Read James 2

Key Verse: James 2:18 “But someone will say, ‘You have faith, and I have works.’ Show me your faith without your works, and I will show you my faith by my works.”

One of the great statements from the letter of James is, “Religion that God our Father accepts as pure and faultless is this: to look after orphans and widows in their distress and to keep oneself from being polluted by the world” ( (1:27, NIV). Contrast James’ “religion” with that of many others — the “religion” that is self focussed, self-absorbed, and self-defined; the religion that its embraced because of what it brings rather than for what it gives; the religion that reduces the great themes and music of scripture to a means of a world end — that end being personal pleasure; the religion that majors on “felt needs” and pays lip service to real needs; the religion that signs a cheque instead of taking the hand of the widow and the orphan.
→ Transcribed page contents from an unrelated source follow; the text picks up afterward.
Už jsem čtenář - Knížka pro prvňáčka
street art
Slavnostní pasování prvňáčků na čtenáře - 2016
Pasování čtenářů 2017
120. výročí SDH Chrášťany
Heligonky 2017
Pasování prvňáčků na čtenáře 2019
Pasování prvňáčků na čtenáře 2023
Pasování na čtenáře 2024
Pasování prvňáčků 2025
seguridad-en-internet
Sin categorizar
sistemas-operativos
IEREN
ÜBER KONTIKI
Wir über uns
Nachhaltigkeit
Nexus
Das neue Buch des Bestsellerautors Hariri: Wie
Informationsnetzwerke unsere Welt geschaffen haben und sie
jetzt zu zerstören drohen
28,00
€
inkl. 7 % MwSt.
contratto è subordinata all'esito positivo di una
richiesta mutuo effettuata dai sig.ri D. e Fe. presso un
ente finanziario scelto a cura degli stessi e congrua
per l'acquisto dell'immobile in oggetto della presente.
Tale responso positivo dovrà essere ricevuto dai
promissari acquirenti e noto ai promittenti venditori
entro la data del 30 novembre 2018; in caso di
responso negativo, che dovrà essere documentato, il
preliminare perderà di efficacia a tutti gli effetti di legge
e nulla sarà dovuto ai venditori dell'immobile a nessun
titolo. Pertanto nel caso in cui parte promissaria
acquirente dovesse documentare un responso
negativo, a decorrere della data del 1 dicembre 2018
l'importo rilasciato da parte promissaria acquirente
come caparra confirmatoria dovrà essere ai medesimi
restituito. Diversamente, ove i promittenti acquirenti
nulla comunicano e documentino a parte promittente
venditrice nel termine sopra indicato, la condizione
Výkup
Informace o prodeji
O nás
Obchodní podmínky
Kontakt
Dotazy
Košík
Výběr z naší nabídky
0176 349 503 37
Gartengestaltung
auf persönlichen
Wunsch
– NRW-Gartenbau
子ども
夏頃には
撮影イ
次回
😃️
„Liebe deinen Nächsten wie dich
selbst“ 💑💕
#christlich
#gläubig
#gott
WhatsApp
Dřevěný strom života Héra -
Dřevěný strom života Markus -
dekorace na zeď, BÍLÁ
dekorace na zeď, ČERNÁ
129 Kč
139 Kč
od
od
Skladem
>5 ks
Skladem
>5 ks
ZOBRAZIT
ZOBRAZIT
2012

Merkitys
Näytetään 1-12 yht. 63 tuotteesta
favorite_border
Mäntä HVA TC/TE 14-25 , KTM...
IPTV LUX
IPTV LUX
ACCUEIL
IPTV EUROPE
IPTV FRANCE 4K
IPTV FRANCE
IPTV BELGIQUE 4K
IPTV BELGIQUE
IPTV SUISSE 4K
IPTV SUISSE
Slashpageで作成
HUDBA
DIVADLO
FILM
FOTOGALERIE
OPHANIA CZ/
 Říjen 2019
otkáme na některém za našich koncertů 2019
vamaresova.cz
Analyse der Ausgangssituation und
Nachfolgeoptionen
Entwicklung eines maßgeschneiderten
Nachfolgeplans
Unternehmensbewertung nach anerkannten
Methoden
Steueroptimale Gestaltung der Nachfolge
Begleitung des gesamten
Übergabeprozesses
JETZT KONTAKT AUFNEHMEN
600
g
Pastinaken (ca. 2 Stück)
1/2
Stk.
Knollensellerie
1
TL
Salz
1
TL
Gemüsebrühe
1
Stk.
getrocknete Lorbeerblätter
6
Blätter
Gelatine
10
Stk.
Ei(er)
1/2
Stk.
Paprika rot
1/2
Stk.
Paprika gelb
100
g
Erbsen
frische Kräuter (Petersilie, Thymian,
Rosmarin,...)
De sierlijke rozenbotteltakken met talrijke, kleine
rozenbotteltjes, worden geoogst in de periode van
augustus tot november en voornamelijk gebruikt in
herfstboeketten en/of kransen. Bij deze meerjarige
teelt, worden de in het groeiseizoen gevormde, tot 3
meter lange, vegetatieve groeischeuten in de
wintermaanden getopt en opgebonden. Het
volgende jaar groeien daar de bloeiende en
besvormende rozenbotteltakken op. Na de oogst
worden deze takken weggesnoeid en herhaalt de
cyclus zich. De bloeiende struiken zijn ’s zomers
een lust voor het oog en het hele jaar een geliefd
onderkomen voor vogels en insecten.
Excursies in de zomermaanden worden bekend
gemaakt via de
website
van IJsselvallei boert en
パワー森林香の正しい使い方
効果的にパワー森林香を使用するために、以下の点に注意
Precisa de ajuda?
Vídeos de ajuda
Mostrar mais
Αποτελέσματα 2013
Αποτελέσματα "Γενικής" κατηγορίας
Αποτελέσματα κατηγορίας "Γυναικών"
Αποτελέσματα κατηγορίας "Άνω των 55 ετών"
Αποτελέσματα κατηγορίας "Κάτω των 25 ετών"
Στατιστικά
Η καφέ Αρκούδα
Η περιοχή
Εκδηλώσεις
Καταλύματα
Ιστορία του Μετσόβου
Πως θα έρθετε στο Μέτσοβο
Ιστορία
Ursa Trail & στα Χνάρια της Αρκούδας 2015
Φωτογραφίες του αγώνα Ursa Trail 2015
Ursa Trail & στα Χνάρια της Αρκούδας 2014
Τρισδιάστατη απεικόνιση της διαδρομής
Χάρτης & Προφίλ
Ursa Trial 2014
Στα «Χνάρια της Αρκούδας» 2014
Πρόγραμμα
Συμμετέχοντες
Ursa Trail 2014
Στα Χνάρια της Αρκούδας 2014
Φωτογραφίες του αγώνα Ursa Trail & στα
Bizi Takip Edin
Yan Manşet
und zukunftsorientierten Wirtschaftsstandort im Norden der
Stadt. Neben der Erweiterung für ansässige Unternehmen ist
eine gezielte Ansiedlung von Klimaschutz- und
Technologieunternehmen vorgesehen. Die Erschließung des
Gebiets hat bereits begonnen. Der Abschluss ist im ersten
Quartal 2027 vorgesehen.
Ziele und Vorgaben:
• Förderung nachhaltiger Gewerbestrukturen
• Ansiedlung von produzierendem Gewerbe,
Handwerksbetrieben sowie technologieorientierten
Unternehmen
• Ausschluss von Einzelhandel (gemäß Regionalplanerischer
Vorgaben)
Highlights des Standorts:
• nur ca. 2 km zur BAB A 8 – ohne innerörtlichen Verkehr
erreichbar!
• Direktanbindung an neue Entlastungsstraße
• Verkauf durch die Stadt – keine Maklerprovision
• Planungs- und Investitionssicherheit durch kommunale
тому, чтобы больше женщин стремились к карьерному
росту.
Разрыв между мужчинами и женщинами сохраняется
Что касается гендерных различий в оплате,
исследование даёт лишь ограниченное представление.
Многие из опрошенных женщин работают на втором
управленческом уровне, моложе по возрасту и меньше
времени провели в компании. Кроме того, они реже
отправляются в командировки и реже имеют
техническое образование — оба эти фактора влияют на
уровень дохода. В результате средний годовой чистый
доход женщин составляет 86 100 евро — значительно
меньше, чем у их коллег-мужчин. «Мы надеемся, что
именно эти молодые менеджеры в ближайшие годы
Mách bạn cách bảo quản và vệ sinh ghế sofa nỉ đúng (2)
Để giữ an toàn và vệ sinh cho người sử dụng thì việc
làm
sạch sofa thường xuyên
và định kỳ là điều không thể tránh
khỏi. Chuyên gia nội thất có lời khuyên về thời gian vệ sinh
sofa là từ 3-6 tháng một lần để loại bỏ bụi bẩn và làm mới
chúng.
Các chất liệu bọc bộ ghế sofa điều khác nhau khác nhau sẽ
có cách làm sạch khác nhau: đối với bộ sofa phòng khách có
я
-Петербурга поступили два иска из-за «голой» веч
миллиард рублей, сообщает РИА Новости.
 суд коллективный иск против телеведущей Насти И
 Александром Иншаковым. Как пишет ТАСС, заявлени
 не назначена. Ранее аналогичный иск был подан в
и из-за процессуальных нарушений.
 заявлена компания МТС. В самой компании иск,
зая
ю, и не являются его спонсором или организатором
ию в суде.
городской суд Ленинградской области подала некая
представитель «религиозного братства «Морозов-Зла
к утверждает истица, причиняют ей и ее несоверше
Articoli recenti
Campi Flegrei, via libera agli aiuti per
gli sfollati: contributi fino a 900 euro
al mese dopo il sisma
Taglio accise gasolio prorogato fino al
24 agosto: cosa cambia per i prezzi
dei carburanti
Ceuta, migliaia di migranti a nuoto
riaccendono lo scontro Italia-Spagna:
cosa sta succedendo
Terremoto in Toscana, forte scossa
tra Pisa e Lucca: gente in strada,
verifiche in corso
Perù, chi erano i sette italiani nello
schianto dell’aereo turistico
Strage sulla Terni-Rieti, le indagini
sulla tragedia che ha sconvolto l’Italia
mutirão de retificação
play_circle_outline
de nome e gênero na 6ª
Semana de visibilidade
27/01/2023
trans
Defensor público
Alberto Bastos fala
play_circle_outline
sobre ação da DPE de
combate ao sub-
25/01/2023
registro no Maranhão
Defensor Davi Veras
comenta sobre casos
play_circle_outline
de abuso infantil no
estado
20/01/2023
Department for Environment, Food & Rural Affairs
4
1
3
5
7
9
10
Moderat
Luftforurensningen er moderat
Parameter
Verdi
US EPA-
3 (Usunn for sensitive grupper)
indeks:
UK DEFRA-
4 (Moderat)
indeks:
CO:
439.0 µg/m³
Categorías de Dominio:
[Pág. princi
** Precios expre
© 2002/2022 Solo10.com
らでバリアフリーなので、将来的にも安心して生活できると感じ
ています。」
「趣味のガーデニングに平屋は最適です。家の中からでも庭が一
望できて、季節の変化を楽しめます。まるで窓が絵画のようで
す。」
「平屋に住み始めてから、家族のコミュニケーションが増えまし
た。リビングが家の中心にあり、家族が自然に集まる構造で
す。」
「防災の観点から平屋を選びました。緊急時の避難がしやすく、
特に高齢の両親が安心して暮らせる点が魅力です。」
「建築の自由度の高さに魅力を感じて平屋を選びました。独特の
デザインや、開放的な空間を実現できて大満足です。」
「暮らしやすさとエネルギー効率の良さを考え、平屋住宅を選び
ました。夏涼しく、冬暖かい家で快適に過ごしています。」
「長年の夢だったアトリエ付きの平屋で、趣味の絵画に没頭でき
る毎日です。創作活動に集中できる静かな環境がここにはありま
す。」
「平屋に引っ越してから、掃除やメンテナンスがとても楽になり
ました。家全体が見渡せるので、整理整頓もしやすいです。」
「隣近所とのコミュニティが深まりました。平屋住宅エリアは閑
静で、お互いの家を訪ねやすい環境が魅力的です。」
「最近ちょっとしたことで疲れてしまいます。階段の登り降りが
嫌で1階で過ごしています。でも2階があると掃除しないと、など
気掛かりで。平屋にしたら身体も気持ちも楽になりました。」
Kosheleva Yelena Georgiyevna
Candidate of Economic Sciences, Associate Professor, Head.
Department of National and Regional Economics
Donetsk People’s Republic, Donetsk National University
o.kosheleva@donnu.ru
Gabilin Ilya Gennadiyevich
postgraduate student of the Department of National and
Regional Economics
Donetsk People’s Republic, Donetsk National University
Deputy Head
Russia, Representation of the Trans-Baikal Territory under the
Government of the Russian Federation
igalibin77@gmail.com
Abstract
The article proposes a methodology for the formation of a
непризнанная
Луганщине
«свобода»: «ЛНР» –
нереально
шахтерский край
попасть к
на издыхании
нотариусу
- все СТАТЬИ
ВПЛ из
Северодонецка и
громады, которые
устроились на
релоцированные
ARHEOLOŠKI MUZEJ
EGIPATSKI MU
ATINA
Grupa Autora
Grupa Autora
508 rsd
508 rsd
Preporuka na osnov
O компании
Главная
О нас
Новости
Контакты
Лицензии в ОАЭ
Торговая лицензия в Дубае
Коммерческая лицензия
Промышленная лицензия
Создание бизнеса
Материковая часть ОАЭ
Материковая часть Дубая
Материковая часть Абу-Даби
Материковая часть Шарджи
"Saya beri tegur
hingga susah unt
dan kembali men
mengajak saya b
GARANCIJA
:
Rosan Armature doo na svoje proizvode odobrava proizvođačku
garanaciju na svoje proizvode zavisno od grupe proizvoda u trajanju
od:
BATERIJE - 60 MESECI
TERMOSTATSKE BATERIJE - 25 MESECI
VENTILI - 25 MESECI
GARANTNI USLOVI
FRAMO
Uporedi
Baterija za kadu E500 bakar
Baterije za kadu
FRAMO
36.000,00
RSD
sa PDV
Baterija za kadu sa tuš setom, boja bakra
It’s plain to see that James, this half-brother of Jesus and respected Jew, was disdainful of “airy-fairy” religion that majored in “warm fuzzies”. As he saw it, your religion was worthless if it wasn’t changing for the better the way you and others lived. We are not only to reach out to the disadvantaged, James says, but we’re also to keep our morality pure. We’re not to conform to the world but transfer it. True religion entails both social and moral responsibility.

That’s why professed faith and practised faith are inseparable. That’s why James says, in effect, that you know it’s an apple tree if apples are growing from its branches. If it merely professes to be an apple tree, and nothing, or something other than apples, is growing, then it’s not an apple tree at all. The proof of the pudding is in the eating.